**WHAT TO WORK ON**. Look below for the line with "Die zentrale Verwaltung"; begin the copy there and stop after the line with "Krankenhausplanung NRW an das MAGS gest", keeping the text exact and the pictures out.

**Extracted page text data**.

------------------------------------------------------------------------

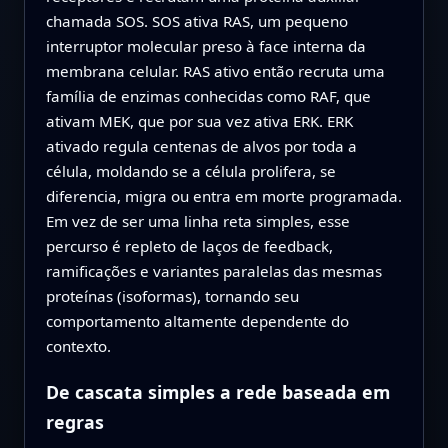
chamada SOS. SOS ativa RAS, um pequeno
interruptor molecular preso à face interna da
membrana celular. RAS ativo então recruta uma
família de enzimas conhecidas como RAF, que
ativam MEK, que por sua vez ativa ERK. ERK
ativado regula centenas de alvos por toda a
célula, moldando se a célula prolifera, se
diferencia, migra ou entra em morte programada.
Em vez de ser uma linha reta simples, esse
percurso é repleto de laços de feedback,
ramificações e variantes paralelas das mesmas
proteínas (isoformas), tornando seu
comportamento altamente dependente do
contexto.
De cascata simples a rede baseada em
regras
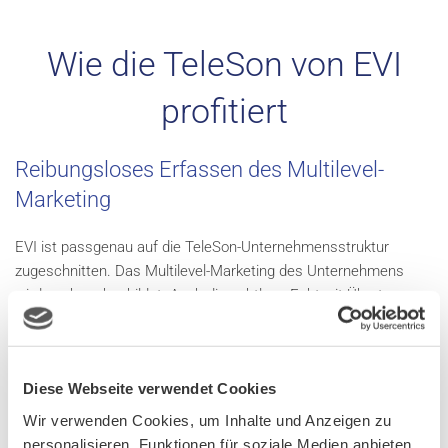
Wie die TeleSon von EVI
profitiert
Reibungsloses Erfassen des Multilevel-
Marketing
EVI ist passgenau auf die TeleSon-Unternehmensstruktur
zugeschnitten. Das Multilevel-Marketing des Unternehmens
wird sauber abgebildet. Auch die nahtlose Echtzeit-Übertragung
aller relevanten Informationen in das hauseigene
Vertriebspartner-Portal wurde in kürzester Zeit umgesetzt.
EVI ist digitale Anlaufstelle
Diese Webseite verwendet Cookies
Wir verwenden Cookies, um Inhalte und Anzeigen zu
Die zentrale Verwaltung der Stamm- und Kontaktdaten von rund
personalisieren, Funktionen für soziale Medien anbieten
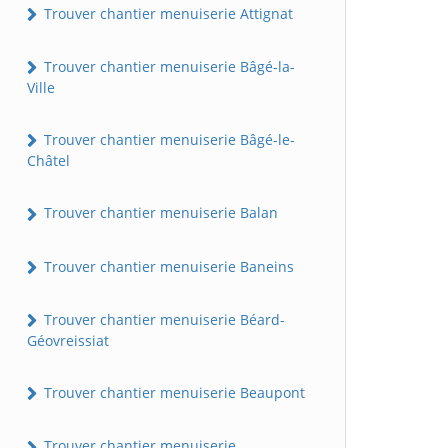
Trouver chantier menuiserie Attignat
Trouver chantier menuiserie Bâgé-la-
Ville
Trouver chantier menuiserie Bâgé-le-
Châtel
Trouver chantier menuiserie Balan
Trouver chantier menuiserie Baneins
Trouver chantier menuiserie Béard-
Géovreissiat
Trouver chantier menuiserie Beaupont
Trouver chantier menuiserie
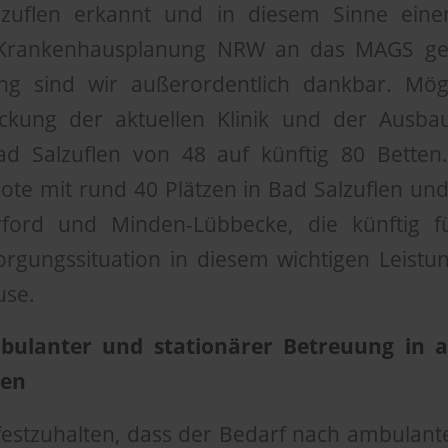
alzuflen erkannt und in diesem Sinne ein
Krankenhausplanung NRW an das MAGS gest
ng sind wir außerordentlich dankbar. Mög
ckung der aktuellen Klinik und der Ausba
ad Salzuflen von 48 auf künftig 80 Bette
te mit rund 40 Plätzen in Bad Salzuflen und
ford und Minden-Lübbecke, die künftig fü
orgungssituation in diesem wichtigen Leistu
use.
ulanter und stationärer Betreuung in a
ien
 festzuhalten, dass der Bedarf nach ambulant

------------------------------------------------------------------------

**ANSWER BOX**.
Die zentrale Verwaltung der Stamm- und Kontaktdaten von rund
personalisieren, Funktionen für soziale Medien anbieten
Trouver chantier menuiserie Attignat
Trouver chantier menuiserie Bâgé-la-
Ville
Trouver chantier menuiserie Bâgé-le-
Châtel
Trouver chantier menuiserie Balan
Trouver chantier menuiserie Baneins
Trouver chantier menuiserie Béard-
Géovreissiat
Trouver chantier menuiserie Beaupont
Trouver chantier menuiserie
alzuflen erkannt und in diesem Sinne ein
Krankenhausplanung NRW an das MAGS gest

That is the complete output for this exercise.